Theater of Cruelty

The power of impotence

Futurability. The Age of Impotence and the Horizon of Possibility
Forfatter: Franco Berardi
Forlag: Verso Books (USA)
We need a new activism – not through revolutionary change, but through systematic efforts to develop a humane and free society.


Since Franco Berardi was part of the anarchist environment of Bologna's Radio Alice in the 60 century, he has worked tirelessly to understand the relationship between working life, culture and capitalism – to find the outlet for the liberating impetus that lay under the cultural the revolutions in Italy. That the anarchist movement was beaten with raw power seemed to confirm that the enemy was real and that the anarchists were part of a struggle against a society that was truly oppressive.

The Deception of Late Capitalism. When Berardi has followed various activist movements up to our days, all the way to the Occupy movement, which is discouraged, he ends up in a time he describes as "impotent". The reference to the male, bodily and sexual is more than a metaphor: At the center of the West's frustrated situation stands the white, male worker – precisely the class that is lured into new reactionary movements. The root of impotence – which in a broader sense is a depressive state of powerlessness – is an oppression not exercised through violence, but rather through the almost invisible forms of fraud, extortion and theft by late capitalism. According to Berardi, the fact that we cannot see how society loses our power is both the condition and effect of capitalism modus operandi: Precisely because we are convinced that there is no alternative to the lifestyles we are offered, the individual's horizon of possibilities shrinks – and life becomes a train where necessity is hooked on necessity and where the railroad determines the direction.

For an employee of an Asian technology company who works for lice pay and lives in the factory dorm, the slavery situation and the lack of resorts are visible and obvious. For unemployed young adults in the West who, through endless hours at the laptop, try to realize themselves through underpaid creative professions, the feeling of hopelessness is far more diffuse. Berardi is addressing the ever-expanding precariat – those who live from one short-term contract to another – and what he calls the "cognitariat" – those who sell their intelligence and creative abilities for the living, who, like the classic proletariat, is systematically prevented from really changing their living conditions.

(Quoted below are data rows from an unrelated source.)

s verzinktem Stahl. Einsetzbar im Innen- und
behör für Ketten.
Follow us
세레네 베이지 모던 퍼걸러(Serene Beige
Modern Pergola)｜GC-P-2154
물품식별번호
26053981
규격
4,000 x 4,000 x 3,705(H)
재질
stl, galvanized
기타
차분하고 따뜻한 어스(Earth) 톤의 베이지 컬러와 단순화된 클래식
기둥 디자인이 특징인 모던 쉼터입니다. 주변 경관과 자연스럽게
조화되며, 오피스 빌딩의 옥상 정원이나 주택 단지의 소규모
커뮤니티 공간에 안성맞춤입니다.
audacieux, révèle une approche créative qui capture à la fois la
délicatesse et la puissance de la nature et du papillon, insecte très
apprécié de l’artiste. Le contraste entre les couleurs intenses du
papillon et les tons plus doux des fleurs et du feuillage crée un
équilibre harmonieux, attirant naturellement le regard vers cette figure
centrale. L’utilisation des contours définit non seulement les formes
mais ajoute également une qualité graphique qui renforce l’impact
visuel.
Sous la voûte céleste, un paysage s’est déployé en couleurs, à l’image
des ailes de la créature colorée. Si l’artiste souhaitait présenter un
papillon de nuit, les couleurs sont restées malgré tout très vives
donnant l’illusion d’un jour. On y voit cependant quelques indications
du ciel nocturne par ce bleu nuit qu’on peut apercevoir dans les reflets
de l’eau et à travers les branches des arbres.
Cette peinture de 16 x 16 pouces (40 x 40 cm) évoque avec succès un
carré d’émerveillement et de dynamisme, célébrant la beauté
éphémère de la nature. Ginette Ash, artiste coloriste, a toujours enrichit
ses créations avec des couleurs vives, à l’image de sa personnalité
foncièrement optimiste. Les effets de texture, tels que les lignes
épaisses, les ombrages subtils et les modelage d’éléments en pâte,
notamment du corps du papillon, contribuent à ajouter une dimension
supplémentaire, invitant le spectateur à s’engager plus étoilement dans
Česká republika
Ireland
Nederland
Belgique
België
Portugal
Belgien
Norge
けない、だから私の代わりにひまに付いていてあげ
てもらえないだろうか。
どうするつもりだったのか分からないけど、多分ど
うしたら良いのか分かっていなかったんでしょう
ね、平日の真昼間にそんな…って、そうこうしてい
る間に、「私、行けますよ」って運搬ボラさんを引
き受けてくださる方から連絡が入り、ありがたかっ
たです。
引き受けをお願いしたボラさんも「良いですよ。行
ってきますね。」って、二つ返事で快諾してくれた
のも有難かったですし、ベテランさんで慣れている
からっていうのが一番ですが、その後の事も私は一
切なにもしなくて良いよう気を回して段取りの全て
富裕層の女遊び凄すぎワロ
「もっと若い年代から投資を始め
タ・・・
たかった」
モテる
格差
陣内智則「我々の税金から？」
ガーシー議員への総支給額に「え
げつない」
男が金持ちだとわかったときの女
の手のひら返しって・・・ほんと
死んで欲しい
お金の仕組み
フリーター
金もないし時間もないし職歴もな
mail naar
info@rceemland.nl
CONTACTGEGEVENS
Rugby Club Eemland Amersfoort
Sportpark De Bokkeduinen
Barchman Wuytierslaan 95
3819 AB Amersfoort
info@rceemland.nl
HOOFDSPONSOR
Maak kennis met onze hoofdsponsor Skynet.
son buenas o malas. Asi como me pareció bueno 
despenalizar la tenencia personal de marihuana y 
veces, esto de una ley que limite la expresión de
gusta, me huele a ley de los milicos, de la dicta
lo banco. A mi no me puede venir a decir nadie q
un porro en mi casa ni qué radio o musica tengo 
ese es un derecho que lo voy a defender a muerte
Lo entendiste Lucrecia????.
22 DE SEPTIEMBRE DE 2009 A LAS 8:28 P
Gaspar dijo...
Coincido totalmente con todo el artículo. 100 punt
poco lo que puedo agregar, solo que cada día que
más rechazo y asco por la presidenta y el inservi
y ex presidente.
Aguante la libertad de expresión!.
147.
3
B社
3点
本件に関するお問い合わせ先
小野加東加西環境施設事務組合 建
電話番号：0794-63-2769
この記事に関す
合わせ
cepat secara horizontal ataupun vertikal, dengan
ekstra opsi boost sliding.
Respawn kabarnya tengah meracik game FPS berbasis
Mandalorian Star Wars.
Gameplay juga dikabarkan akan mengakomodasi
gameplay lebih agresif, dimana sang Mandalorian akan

Opportunity room and power. Berardi continues the philosophy of Deleuze and Guattari in a poetic investigation of the possible: a chaotic magma of bodily impulses and fantasies and ideas that well up in the individual in the encounter with the environment. This current is gradually being channeled by society through limitations that may well be disciplining and guiding in a fruitful way, but which may also stifle the individual's life unfoldment. Power, understood as the exercise of power, consists in reducing opportunities, Berardi states – and thus delivers a powerful definition. But isn't there something missing here? Isn't power just about possessing opportunities? Is not wealth precisely the freedom to choose, the means to realize? Sure – but this opportunity space of wealth that some acquire presupposes that others have their space narrowed – since capitalism necessarily creates winners and losers. Often the individual ends up as both winner and loser – as a large number of life opportunities are sold and exchanged for those to whom money gives access. The real winner is the world economic order – an all-encompassing competition that constantly strengthens its deadly grip not only on the individual human being, but on the planet and civilization as such. One necroeconomics.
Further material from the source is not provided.